EU and UK intend to split import quotas post-Brexit

Published 25 October 17

This month, the UK and EU announced a proposal on how to divide agricultural import quotas upon Brexit. A number of quotas exist that allow limited third country imports of dairy products at significantly reduced tariff levels, which otherwise make shipments uneconomical. As such, the quota allocations will influence the extent to which the UK dairy industry might be exposed to the global market after Brexit.

The initial proposal suggests existing Tariff Rate Quotas (TRQs) would be split according to the average UK share of total EU imports of the particular product, over a three-year period. The formula for allocation has not yet been specified, but it may not be easy to determine how much imported product is ultimately consumed in the UK, due to the clouded nature of intra-EU trade flows.

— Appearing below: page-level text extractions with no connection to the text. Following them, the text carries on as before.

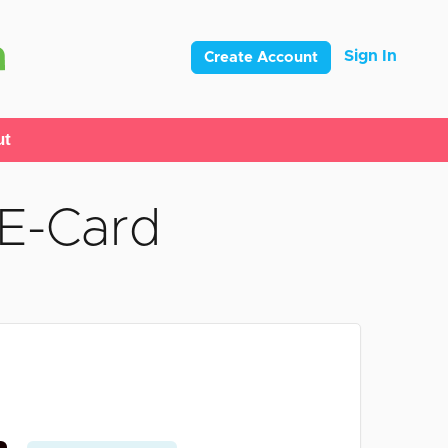
Sign In
Create Account
ut
 E-Card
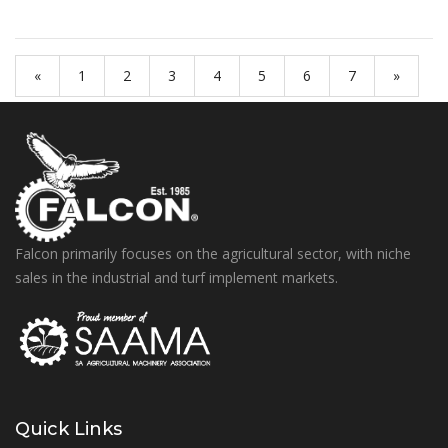
«
1
2
3
4
5
6
7
»
Falcon primarily focuses on the agricultural sector, with niche
sales in the industrial and turf implement markets.
Quick Links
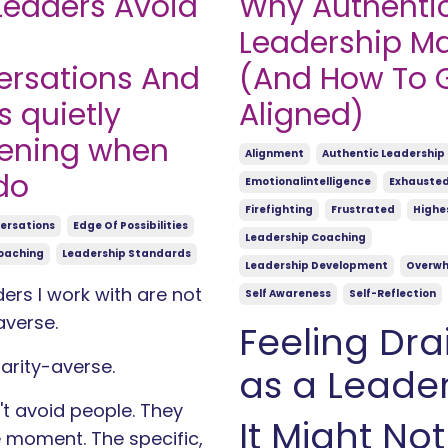
eaders Avoid
Why Authenti
Leadership Ma
rsations And
(And How To 
s quietly
Aligned)
ening when
Alignment
Authentic Leadership
do
Emotionalintelligence
Exhauste
Firefighting
Frustrated
Highes
versations
Edge Of Possibilities
Leadership Coaching
oaching
Leadership Standards
Leadership Development
Overw
ers I work with are not
Self Awareness
Self-Reflection
averse.
Feeling Dra
larity-averse.
as a Leade
t avoid people. They
It Might Not
 moment. The specific,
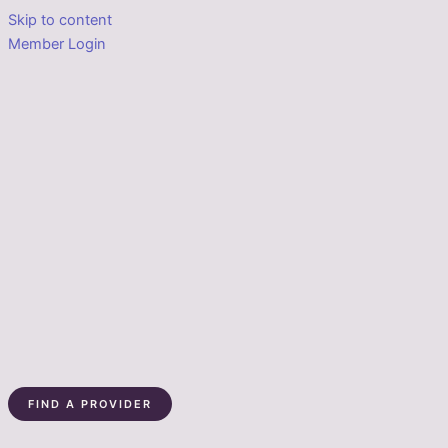
Skip to content
Member Login
FIND A PROVIDER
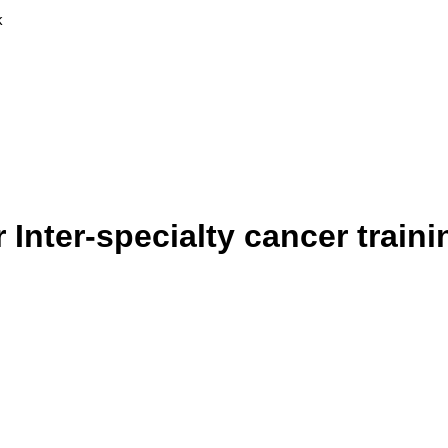
k
r Inter-specialty cancer trai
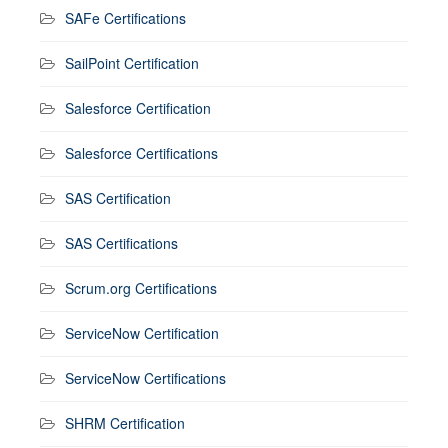
SAFe Certifications
SailPoint Certification
Salesforce Certification
Salesforce Certifications
SAS Certification
SAS Certifications
Scrum.org Certifications
ServiceNow Certification
ServiceNow Certifications
SHRM Certification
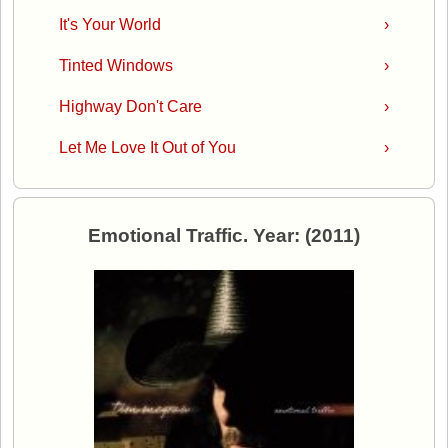
It's Your World
›
Tinted Windows
›
Highway Don't Care
›
Let Me Love It Out of You
›
Emotional Traffic. Year: (2011)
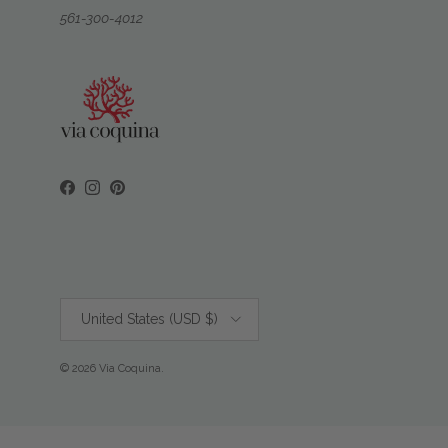
561-300-4012
Facebook
Instagram
Pinterest
Country/Region
United States (USD $)
© 2026
Via Coquina
.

The simplest way to apportion TRQs based on relative UK and EU demand would be by the UK’s direct share of third country imports of the relevant products into the EU. Based on this method, and using average volumes of butter and cheese imports from third countries between 2014 and 2016, the UK could potentially receive 7% of butter and 9% of cheese TRQs. For cheddar alone, the proportion may be as high as 42%.

EU Dairy Imports

UK TRQ Share

However, such a blanket approach is not without challenges. Notably, WTO rules specify that the separation of the specific TRQs cannot negatively impact existing levels of market access for third countries. Reflecting this, a number of key suppliers, including New Zealand and the US, have rejected the preliminary deal on the grounds that the reduced flexibility on where to send their product will leave them worse-off. This may make it difficult to get the deal agreed at the WTO, and will undoubtedly mean modifications will be made to the initial proposal. These amendments will impact the level of tariff-free access to the UK dairy market, making this an area to watch.